(Exercise prompt): In the entries that follow, the lines from the one with "the world –" through the one with "should be fun" are the ones to write out, exactly and with both ends included. Nothing else should appear.

(Exercise data):

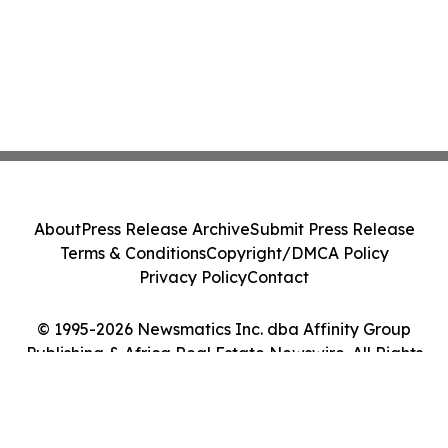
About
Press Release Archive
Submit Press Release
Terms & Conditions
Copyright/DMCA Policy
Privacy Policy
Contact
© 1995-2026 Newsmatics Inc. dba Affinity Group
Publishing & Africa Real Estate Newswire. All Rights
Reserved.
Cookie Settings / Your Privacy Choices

* * *

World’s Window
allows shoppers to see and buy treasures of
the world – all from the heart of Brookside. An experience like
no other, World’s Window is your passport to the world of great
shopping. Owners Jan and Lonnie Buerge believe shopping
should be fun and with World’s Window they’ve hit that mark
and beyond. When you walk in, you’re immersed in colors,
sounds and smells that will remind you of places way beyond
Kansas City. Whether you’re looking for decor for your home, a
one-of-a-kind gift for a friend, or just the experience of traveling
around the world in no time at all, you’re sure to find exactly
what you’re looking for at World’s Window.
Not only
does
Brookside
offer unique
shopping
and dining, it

(Expected answer):
the world – all from the heart of Brookside. An experience like
no other, World’s Window is your passport to the world of great
shopping. Owners Jan and Lonnie Buerge believe shopping
should be fun and with World’s Window they’ve hit that mark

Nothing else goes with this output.